Carol Kong, analyste de change à la Commonwealth Bank of Australia, a fait remarquer : « La question est de savoir ce que fera Powell, puisqu’il reste membre du Conseil des gouverneurs jusqu’en 2028. Démissionnera-t-il à la fin de son mandat de président, ou restera-t-il en poste et jouera-t-il un rôle similaire à celui d’un “président fantôme” ? » Elle a ajouté que Powell avait précédemment indiqué qu’il resterait s’il estimait que l’indépendance de la Fed était menacée, ce qui signifie que sa décision dépendra probablement de son évaluation de la situation.
Sur le plan géopolitique, les efforts visant à mettre fin à la guerre avec l'Iran sont dans l'impasse. Le président Donald Trump a exprimé son mécontentement face à la dernière proposition de Téhéran, exigeant que la question nucléaire soit abordée dès le départ.
Les prix du pétrole ont progressé pour le huitième jour consécutif, enregistrant ainsi leur plus longue série de hausses depuis mai 2022, après l'invasion russe de l'Ukraine. Le contrat de juin, qui arrive à échéance mercredi, a gagné 1 % pour atteindre 112 dollars le baril, tandis que le contrat de juillet, plus actif, s'établissait à 105 dollars. Cette flambée a pesé sur la confiance des marchés et soutenu la demande de dollars, valeur refuge.
Derek Halpenny, responsable de la recherche sur les marchés mondiaux chez MUFG, a déclaré : « Avec le retour du pétrole au-dessus de 110 dollars, le risque de conséquences économiques plus graves cet été s’accroît. » Il a ajouté que l’Europe et l’Asie seraient les plus touchées et que, si la situation persistait, l’euro et les devises asiatiques pourraient subir une pression à la baisse supplémentaire.

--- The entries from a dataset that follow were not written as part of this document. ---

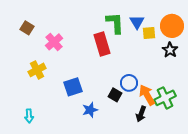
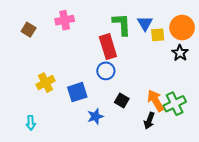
pink cross: (54, 42) -> (65, 20), moved, turned 30
yellow cross: (37, 70) -> (46, 83), moved
blue circle: (129, 83) -> (106, 71), moved

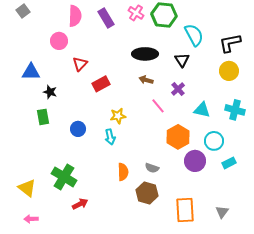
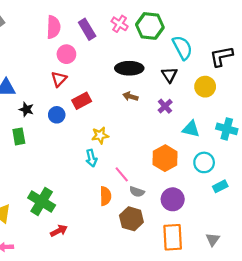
pink circle: (59, 41) -> (66, 54), moved
yellow circle: (229, 71) -> (205, 87), moved
pink line: (158, 106) -> (122, 174), moved
blue circle: (78, 129) -> (57, 115), moved
purple circle: (195, 161) -> (173, 199), moved

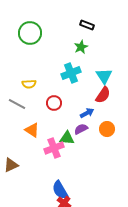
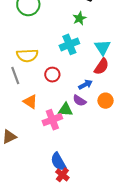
yellow semicircle: (29, 84) -> (27, 55), size x1.5
gray line: (17, 104) -> (15, 76), turned 42
purple semicircle: (81, 129) -> (79, 101), turned -120

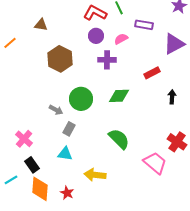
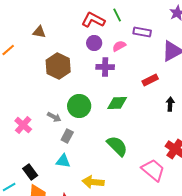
pink cross: (24, 139) -> (23, 125), moved

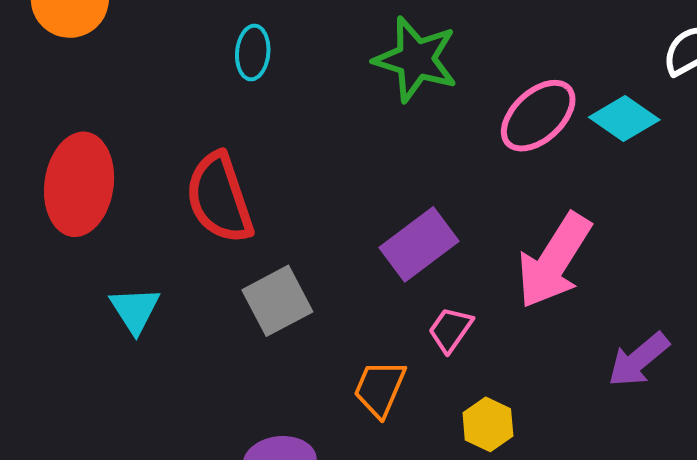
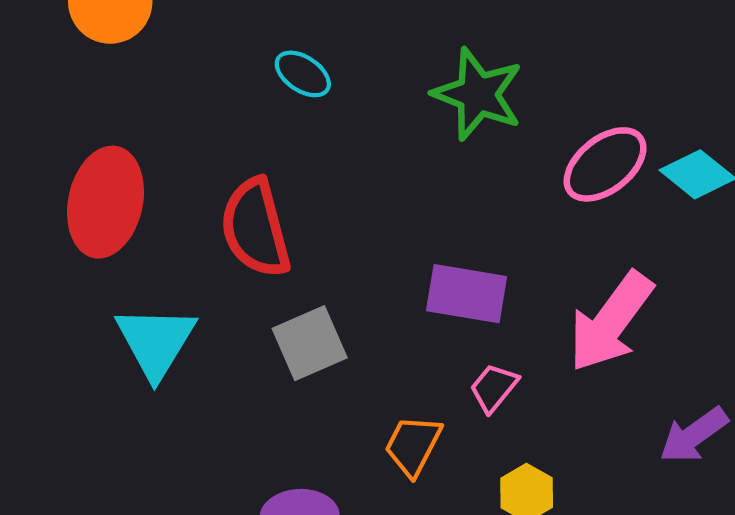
cyan ellipse: (253, 53) -> (303, 74), turned -66
purple rectangle: (419, 244) -> (467, 294), turned 42
cyan triangle: (135, 310) -> (156, 342), size x1.5

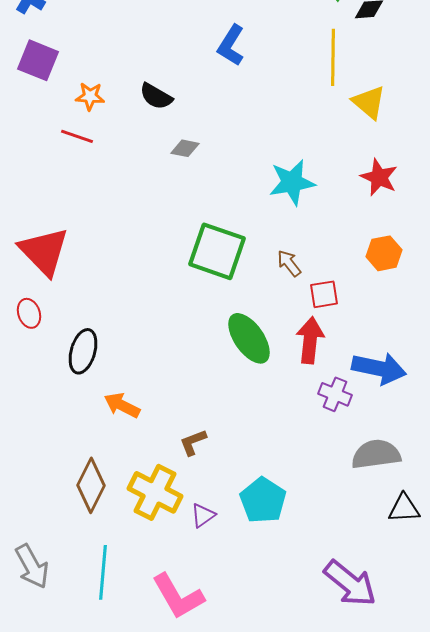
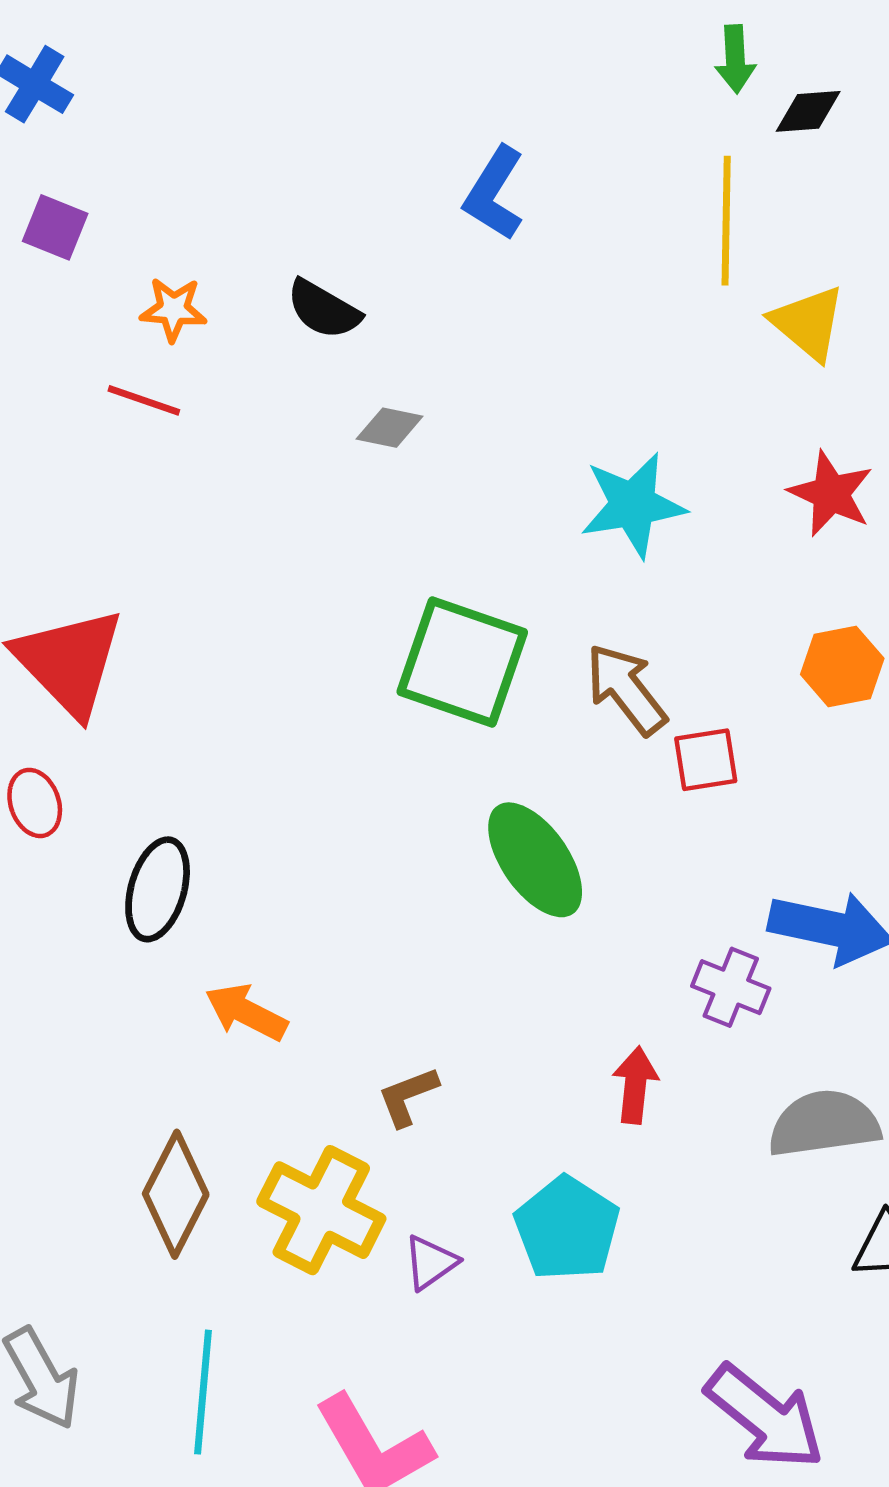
purple square: (38, 60) -> (55, 227), size x0.7
brown arrow: (289, 263) -> (626, 689), size x1.5
red arrow: (310, 340) -> (635, 1085), moved, size x0.7

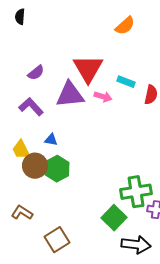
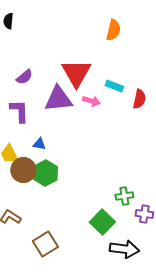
orange semicircle: (125, 26) -> (113, 30), turned -35
purple L-shape: (31, 107) -> (19, 111), turned 40
green cross: (136, 192) -> (124, 196), size x0.6

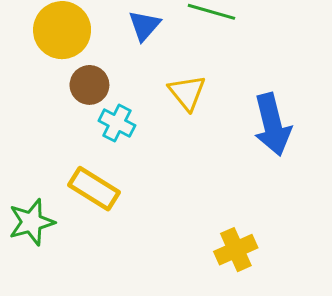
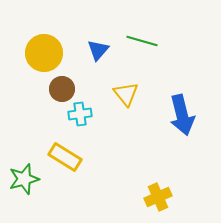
cyan cross: (117, 123) -> (80, 114), turned -35

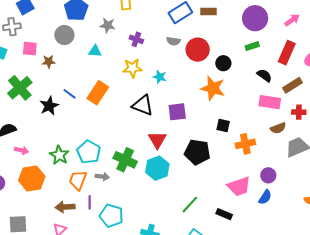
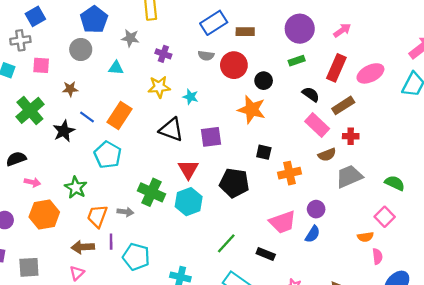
brown rectangle: (209, 11) -> (245, 32), moved
brown star: (49, 62) -> (70, 89), moved
pink rectangle: (270, 102) -> (317, 125), turned 35
cyan pentagon: (89, 152) -> (108, 155), moved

### Le yen sous pression et surveillance des interventions
Le yen japonais s'est stabilisé juste en dessous du seuil de 160 pour un dollar, malgré les allusions de la Banque du Japon, suite à sa récente réunion, selon lesquelles une hausse des taux est fort probable dans les prochains mois.
Le yen s'échangeait à 159,63 pour un dollar, inchangé par rapport à la journée, mais ayant perdu environ 0,6 % ce mois-ci et plus de 2 % depuis le début de la guerre, principalement en raison de la forte dépendance du Japon aux importations d'énergie. Le gouverneur Kazuo Ueda a confirmé que la banque centrale était prête à relever ses taux pour éviter que les chocs sur les prix de l'énergie n'entraînent une inflation générale, à condition que le ralentissement économique lié à la crise du Moyen-Orient reste limité.
Christopher Wong, stratégiste chez OCBC, a commenté : « Le ton est ferme ; la banque aurait probablement déjà relevé ses taux sans la guerre, mais toute hausse future sera vraisemblablement progressive. » Il a ajouté que le yen se dirige vers un plancher proche des niveaux susceptibles de déclencher une intervention officielle, rendant difficile d’anticiper une forte reprise à l’heure actuelle.
Les données hebdomadaires montrent que les investisseurs détiennent leurs plus importantes positions courtes sur le yen depuis fin juillet 2024, soit peu après la dernière intervention gouvernementale, lorsque le taux de change a franchi la barre des 161 yens pour un dollar. Les cambistes restent en alerte maximale face à un éventuel soutien des autorités japonaises, le seuil critique étant fixé à 160 yens pour un dollar.
Ailleurs, le dollar australien a chuté de 0,26 % à 0,7164 dollar suite à la publication de données sur l'inflation locale montrant des pressions persistantes sur les prix, même si l'indice d'inflation sous-jacente tronquée s'est avéré légèrement inférieur aux prévisions.